Very good saintrichie123. Matty is 38 [thirty-eight for pete's sake] and Chris is 33. I hope they both keep on playing.
Well, what do our referees (or anyone else for that matter) on here think, should it? http://www.bbc.co.uk/sport/football/35636778
By the new laws it's offside. I think if the manager of the team scoring the goal says it's offside then it's pretty clear cut
All 3 players running out are in the keeper's line of sight, so should be a definite offside, in my book. IMO, linesmen need to flag, then let the ref decide if interference has occurred, although United appear to have "played" the ref, by asking him about it, before the game. Effectively stopped him from disallowing it, when it happened. Hopefully the referee's governing body will make a clear ruling on this.
No, they shouldn't need to. They can communicate through earpieces and the assistants aren't in a good position to judge whether someone is interfering with play.
Surely though, when the ball is kicked at least one of the offside players is in the eyeline of the goalkeeper?
Do you think they stood where they did to deliberately block the keeper's view? I believe that is why they were there, so for me they were deliberately interfering with the keeper. Where I feel sorry for the ref is that nobody has ever tried that before. I wouldn't be surprised if someone else tries it they deem it offside.
Of course they should flag, especially when the ball hits the back of the net. They are there to indicate when a player is offside, and then it is up to the ref to decide if they are interfering with play, or not. The offside rule, as it stands, is ridiculous and it is being made to look more so by officials applying it, in my opinion, incorrectly. As you say, in most cases a linesman is not in a good enough position to judge if a player is close enough to the ball, to interfere, so many opt out and don't flag, which then allows the ref to cop out of making a decision to disallow a goal, that shouldn't be allowed to stand. This happens enough, in open play, with refs not being asked to make decisions, because the linesman hasn't flagged for offside, because the player, getting out of the way of the ball, wasn't moving towards it. The Utd incident was quite clear, even to the ref, that players were offside, but he had already given them "permission" to do this, (which he should be investigated for), which effectively prevented him from disallowing the "goal".
The assistant can't flag just because someone is in an offside position.
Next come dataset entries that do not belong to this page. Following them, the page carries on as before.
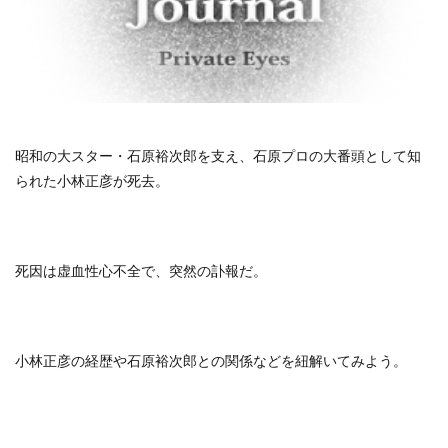
昭和の大スター・石原裕次郎を支え、石原プロの大番頭として知
られた小林正彦が死去。
死因は虚血性心不全で、突然の訃報だ。
小林正彦の経歴や石原裕次郎との関係などを紐解いてみよう。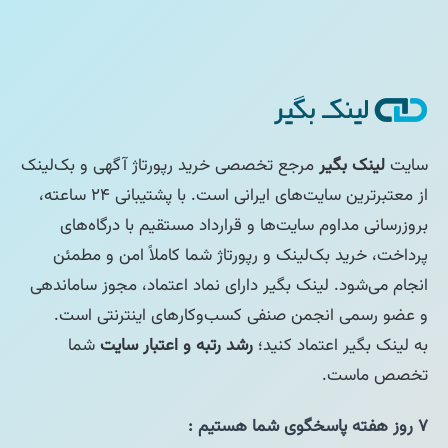
سایت
لینک بگیر
مرجع تخصصی خرید رپورتاژ آگهی و بک‌لینک
از معتبرترین سایت‌های ایرانی است. با پشتیبانی ۲۴ ساعته،
بروزرسانی مداوم سایت‌ها و قرارداد مستقیم با درگاه‌های
پرداخت، خرید بک‌لینک و رپورتاژ شما کاملاً امن و مطمئن
انجام می‌شود. لینک بگیر دارای نماد اعتماد، مجوز ساماندهی
و عضو رسمی انجمن صنفی کسب‌وکارهای اینترنتی است.
به لینک بگیر اعتماد کنید؛
رشد رتبه و اعتبار سایت
شما
تخصص ماست.
۷ روز هفته پاسخگوی شما هستیم :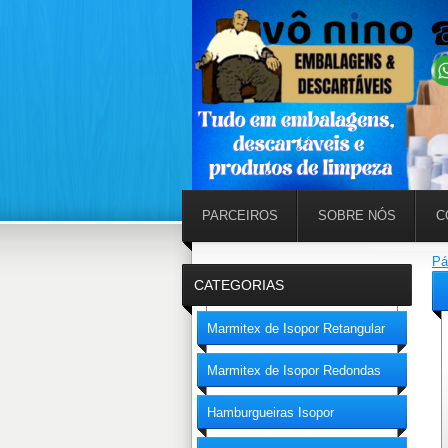
PARCEIROS
SOBRE NÓS
C
Pá
CATEGORIAS
Marmitex de Isopor Retangular
Marmitex de Isopor Redondas
Hamburgueiras Isopor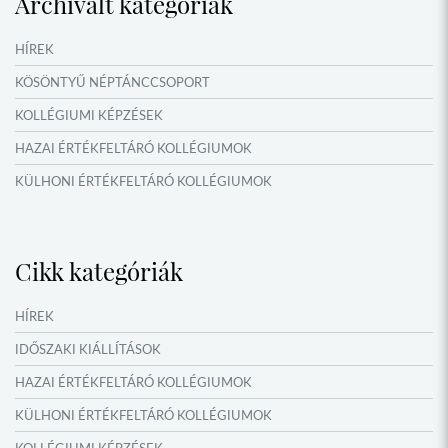
Archivált kategóriák
HÍREK
KÖSÖNTYŰ NÉPTÁNCCSOPORT
KOLLÉGIUMI KÉPZÉSEK
HAZAI ÉRTÉKFELTÁRÓ KOLLÉGIUMOK
KÜLHONI ÉRTÉKFELTÁRÓ KOLLÉGIUMOK
MŰFORDÍTÓ ÉS ORSZÁGISMERETI TÁBOROK
VERSENYEK, VETÉLKEDŐK
Cikk kategóriák
IDŐSZAKI KIÁLLÍTÁSOK
NYÁRI TÁBOROK
HÍREK
OKTATÁS, KULTÚRA
IDŐSZAKI KIÁLLÍTÁSOK
NÉPFŐISKOLA HÁLÓZAT ESEMÉNYEI
HAZAI ÉRTÉKFELTÁRÓ KOLLÉGIUMOK
KÜLHONI ÉRTÉKFELTÁRÓ KOLLÉGIUMOK
KOLLÉGIUMI KÉPZÉSEK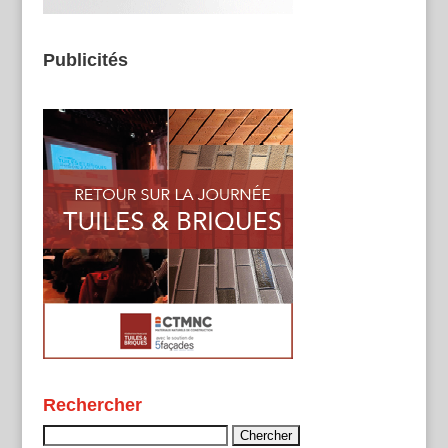
Publicités
Rechercher
Rechercher :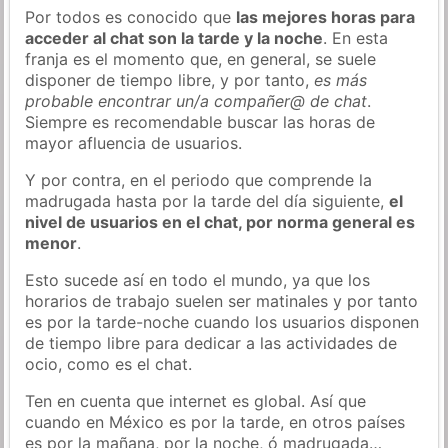
Por todos es conocido que
las mejores horas para
acceder al chat son la tarde y la noche
. En esta
franja es el momento que, en general, se suele
disponer de tiempo libre, y por tanto,
es más
probable encontrar un/a compañer@ de chat
.
Siempre es recomendable buscar las horas de
mayor afluencia de usuarios.
Y por contra, en el periodo que comprende la
madrugada hasta por la tarde del día siguiente,
el
nivel de usuarios en el chat, por norma general es
menor
.
Esto sucede así en todo el mundo, ya que los
horarios de trabajo suelen ser matinales y por tanto
es por la tarde-noche cuando los usuarios disponen
de tiempo libre para dedicar a las actividades de
ocio, como es el chat.
Ten en cuenta que internet es global. Así que
cuando en México es por la tarde, en otros países
es por la mañana, por la noche, ó madrugada…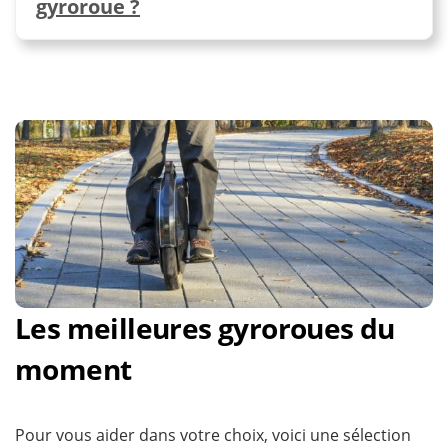
gyroroue ?
Les meilleures gyroroues du
moment
Pour vous aider dans votre choix, voici une sélection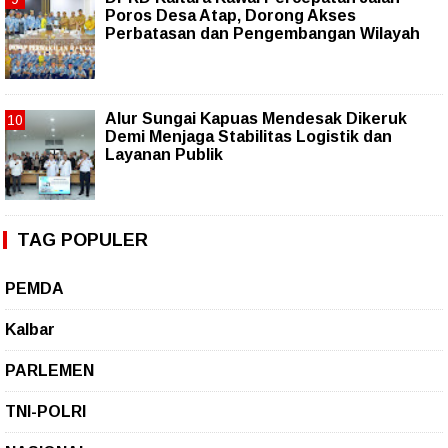
Poros Desa Atap, Dorong Akses
Perbatasan dan Pengembangan Wilayah
Alur Sungai Kapuas Mendesak Dikeruk
Demi Menjaga Stabilitas Logistik dan
Layanan Publik
TAG POPULER
PEMDA
Kalbar
PARLEMEN
TNI-POLRI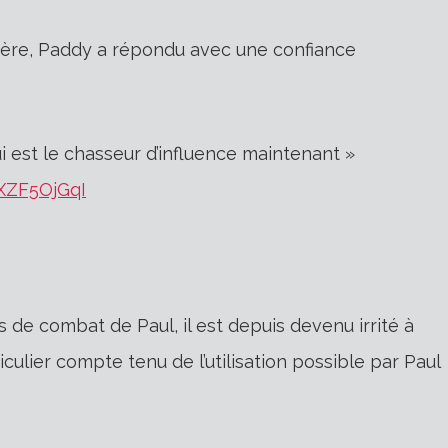
ière, Paddy a répondu avec une confiance
 est le chasseur d’influence maintenant »
eXZF5OjGqI
 de combat de Paul, il est depuis devenu irrité à
ticulier compte tenu de l’utilisation possible par Paul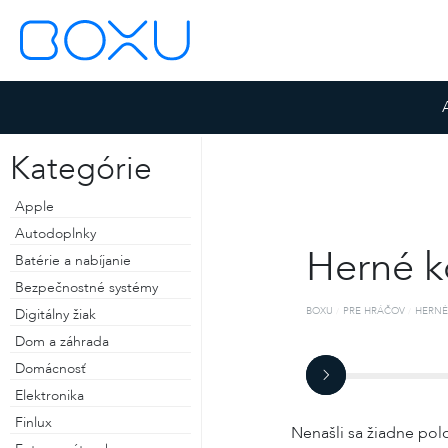
Kategórie
Apple
Autodoplnky
Herné k
Batérie a nabíjanie
Bezpečnostné systémy
BOXU
PRE HRÁČOV
HERNÉ
Digitálny žiak
Dom a záhrada
Domácnosť
ZOSTAŤ PRIHLÁSENÝ
Elektronika
ZABUDNUTÉ HESLO
Finlux
Nenašli sa žiadne pol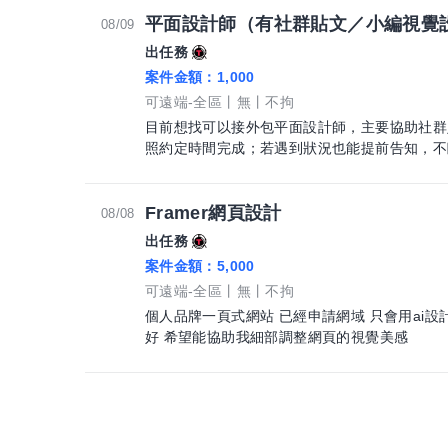
平面設計師（有社群貼文／小編視覺
08/09
出任務
案件金額：
1,000
可遠端-全區
無
不拘
目前想找可以接外包平面設計師，主要協助社群
照約定時間完成；若遇到狀況也能提前告知，不臨時失聯或
群貼文設計 ・名片、DM、海報等平面設計 ・
牌風格 ・主要依照既有風格延伸製作 ・需使用 Illu
整理好圖層，方便後續修改尺寸使用 希望你具備： ・有社群小編、美編、平面設計相關
Framer網頁設計
08/08
經驗 ・熟悉 Adobe Illustrator ・具
出任務
等印刷品
案件金額：
5,000
可遠端-全區
無
不拘
個人品牌一頁式網站 已經申請網域 只會用ai
好 希望能協助我細部調整網頁的視覺美感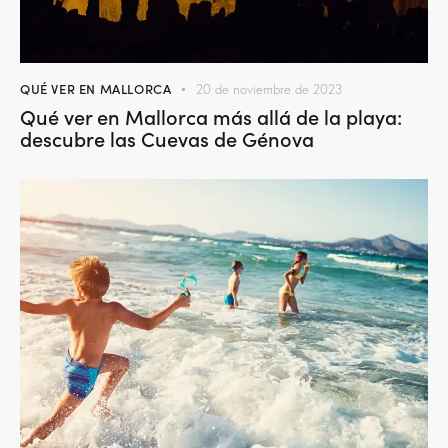
QUÉ VER EN MALLORCA
20 de noviembre de 2023
Qué ver en Mallorca más allá de la playa:
descubre las Cuevas de Génova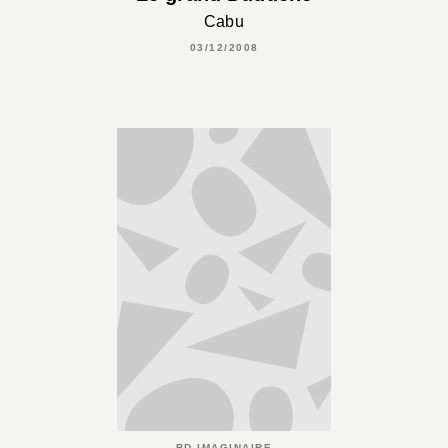
Cabu
03/12/2008
BD IMAGINAIRE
Everyone will stop. It's better to consult and then raise the flag.
If everyone stops then they are truly **** at football. Don't play to the flag; play to the whistle. I learned that at primary school... Linos should raise the flag and then it is up to the ref.
Really? Isn't it his job to notify the ref when a player is offside, and the ref's job to decide on interference etc?
Is St Badger suggesting in his post that United told the ref before he game they were going to do it? If so, that is wrong. Anyone remember the Giggs/Rooney corner routine where one would go to take the corner and casually knock the ball out of the quadrant as the other came over pretending he was going to take the corner, so he got the ball and just dribbled it? My team did that in the Southern League years before United did it. We spoke to the referee before the game and explained what we were going to do so he knew the corner had been "taken"... We did it, scored and he disallowed the goal. That ref went on to become a Premier League ref with a bigger ego than Clutts.